--- Exercise data Enclosed Below ---

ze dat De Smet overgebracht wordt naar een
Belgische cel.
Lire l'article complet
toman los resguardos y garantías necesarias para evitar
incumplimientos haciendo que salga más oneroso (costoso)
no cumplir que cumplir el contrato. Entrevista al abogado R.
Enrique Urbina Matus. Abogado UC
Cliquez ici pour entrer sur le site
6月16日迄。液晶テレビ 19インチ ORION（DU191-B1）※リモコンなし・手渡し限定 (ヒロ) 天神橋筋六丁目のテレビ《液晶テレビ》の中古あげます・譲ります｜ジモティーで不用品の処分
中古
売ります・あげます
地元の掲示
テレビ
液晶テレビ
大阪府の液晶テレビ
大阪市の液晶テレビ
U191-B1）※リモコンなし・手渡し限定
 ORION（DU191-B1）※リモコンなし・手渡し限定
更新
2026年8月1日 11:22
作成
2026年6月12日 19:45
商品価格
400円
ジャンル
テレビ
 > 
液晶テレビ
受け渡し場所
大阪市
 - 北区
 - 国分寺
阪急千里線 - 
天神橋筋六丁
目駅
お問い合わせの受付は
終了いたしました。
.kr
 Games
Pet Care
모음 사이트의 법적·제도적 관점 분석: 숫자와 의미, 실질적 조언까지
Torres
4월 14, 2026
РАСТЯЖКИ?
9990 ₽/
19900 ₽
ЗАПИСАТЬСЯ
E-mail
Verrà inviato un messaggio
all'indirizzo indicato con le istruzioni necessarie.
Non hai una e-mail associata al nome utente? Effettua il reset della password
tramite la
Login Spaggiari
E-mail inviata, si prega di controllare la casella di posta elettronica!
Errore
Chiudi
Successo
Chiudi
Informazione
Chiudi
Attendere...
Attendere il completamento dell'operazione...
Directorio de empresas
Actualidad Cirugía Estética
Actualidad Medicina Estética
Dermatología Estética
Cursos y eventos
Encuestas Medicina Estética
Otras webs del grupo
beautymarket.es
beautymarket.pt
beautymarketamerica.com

--- End of Enclosed Exercise data ---
--- Exercise data Enclosed Below ---

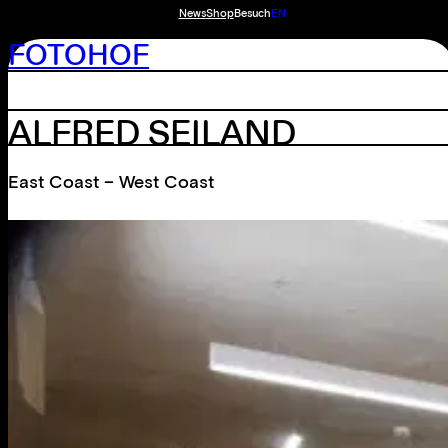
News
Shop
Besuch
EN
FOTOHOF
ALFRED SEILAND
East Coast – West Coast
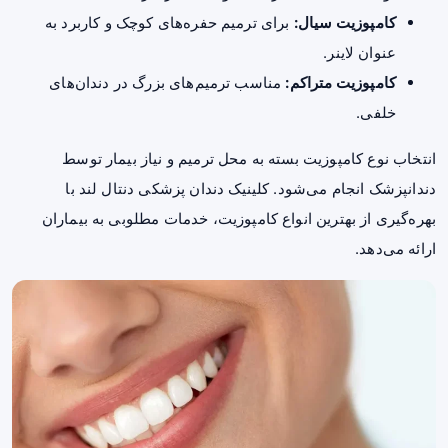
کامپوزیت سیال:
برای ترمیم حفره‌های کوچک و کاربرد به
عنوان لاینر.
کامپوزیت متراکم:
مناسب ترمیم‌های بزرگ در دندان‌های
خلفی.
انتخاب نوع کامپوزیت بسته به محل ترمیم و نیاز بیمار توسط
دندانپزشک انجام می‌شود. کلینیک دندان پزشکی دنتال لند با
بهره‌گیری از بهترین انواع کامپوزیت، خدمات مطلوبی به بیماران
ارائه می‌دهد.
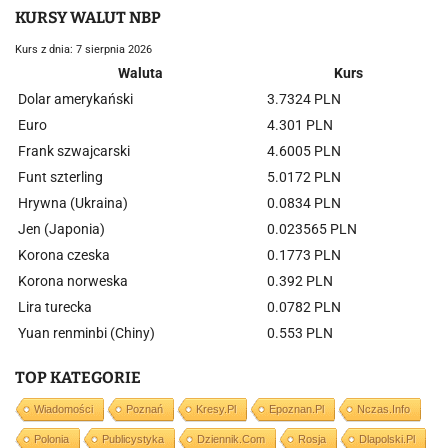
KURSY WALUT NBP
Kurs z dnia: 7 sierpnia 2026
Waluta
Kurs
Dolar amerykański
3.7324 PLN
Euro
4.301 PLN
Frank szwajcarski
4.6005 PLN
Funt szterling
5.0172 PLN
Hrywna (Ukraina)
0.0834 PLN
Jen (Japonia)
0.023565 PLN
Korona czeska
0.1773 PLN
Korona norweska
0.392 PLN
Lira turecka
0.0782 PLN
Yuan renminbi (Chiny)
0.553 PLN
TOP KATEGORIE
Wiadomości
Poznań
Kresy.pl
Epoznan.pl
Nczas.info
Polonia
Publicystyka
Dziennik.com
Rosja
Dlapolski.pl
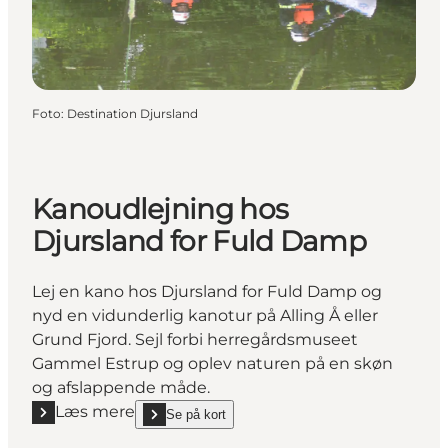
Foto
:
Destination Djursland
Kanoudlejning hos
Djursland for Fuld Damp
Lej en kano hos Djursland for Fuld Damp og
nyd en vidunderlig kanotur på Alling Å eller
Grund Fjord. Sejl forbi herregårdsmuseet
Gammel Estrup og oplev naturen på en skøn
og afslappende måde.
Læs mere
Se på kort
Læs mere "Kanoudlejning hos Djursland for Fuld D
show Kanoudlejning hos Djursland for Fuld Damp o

--- End of Enclosed Exercise data ---

What the task requires. Repeat, without pictures, exactly the lines of the data above from the one containing "TOP KATEGORIE" through the one containing "show Kanoudlejning hos", including both and adding nothing.

Answer space.
TOP KATEGORIE
Wiadomości
Poznań
Kresy.pl
Epoznan.pl
Nczas.info
Polonia
Publicystyka
Dziennik.com
Rosja
Dlapolski.pl
Foto
:
Destination Djursland
Kanoudlejning hos
Djursland for Fuld Damp
Lej en kano hos Djursland for Fuld Damp og
nyd en vidunderlig kanotur på Alling Å eller
Grund Fjord. Sejl forbi herregårdsmuseet
Gammel Estrup og oplev naturen på en skøn
og afslappende måde.
Læs mere
Se på kort
Læs mere "Kanoudlejning hos Djursland for Fuld D
show Kanoudlejning hos Djursland for Fuld Damp o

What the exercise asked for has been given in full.